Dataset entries
:::

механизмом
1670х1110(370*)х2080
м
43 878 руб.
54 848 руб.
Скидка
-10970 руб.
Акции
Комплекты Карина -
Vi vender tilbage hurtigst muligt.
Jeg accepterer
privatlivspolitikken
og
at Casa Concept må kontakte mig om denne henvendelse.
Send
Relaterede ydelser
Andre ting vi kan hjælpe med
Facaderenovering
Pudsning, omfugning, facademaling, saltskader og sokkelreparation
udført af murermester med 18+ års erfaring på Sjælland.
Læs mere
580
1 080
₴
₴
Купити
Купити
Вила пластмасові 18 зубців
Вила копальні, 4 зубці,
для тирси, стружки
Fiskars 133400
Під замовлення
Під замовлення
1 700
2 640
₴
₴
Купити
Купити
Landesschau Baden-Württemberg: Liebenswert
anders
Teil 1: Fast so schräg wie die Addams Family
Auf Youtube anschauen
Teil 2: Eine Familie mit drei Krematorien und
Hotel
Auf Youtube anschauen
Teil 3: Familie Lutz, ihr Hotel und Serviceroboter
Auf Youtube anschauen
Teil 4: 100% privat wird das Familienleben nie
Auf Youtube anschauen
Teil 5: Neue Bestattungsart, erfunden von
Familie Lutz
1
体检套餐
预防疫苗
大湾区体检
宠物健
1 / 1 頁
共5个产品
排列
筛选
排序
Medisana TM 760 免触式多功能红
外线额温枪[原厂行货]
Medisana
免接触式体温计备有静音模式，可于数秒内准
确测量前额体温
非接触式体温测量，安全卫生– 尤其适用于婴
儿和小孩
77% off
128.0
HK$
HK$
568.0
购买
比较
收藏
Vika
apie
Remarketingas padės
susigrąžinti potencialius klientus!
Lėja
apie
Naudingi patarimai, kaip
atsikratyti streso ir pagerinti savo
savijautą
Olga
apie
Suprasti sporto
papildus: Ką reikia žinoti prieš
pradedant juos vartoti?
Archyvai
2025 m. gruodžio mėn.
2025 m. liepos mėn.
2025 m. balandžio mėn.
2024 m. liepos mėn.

:::

Work instruction
From the first line to the last, write out the data exactly.

Answer to the exercise
механизмом
1670х1110(370*)х2080
м
43 878 руб.
54 848 руб.
Скидка
-10970 руб.
Акции
Комплекты Карина -
Vi vender tilbage hurtigst muligt.
Jeg accepterer
privatlivspolitikken
og
at Casa Concept må kontakte mig om denne henvendelse.
Send
Relaterede ydelser
Andre ting vi kan hjælpe med
Facaderenovering
Pudsning, omfugning, facademaling, saltskader og sokkelreparation
udført af murermester med 18+ års erfaring på Sjælland.
Læs mere
580
1 080
₴
₴
Купити
Купити
Вила пластмасові 18 зубців
Вила копальні, 4 зубці,
для тирси, стружки
Fiskars 133400
Під замовлення
Під замовлення
1 700
2 640
₴
₴
Купити
Купити
Landesschau Baden-Württemberg: Liebenswert
anders
Teil 1: Fast so schräg wie die Addams Family
Auf Youtube anschauen
Teil 2: Eine Familie mit drei Krematorien und
Hotel
Auf Youtube anschauen
Teil 3: Familie Lutz, ihr Hotel und Serviceroboter
Auf Youtube anschauen
Teil 4: 100% privat wird das Familienleben nie
Auf Youtube anschauen
Teil 5: Neue Bestattungsart, erfunden von
Familie Lutz
1
体检套餐
预防疫苗
大湾区体检
宠物健
1 / 1 頁
共5个产品
排列
筛选
排序
Medisana TM 760 免触式多功能红
外线额温枪[原厂行货]
Medisana
免接触式体温计备有静音模式，可于数秒内准
确测量前额体温
非接触式体温测量，安全卫生– 尤其适用于婴
儿和小孩
77% off
128.0
HK$
HK$
568.0
购买
比较
收藏
Vika
apie
Remarketingas padės
susigrąžinti potencialius klientus!
Lėja
apie
Naudingi patarimai, kaip
atsikratyti streso ir pagerinti savo
savijautą
Olga
apie
Suprasti sporto
papildus: Ką reikia žinoti prieš
pradedant juos vartoti?
Archyvai
2025 m. gruodžio mėn.
2025 m. liepos mėn.
2025 m. balandžio mėn.
2024 m. liepos mėn.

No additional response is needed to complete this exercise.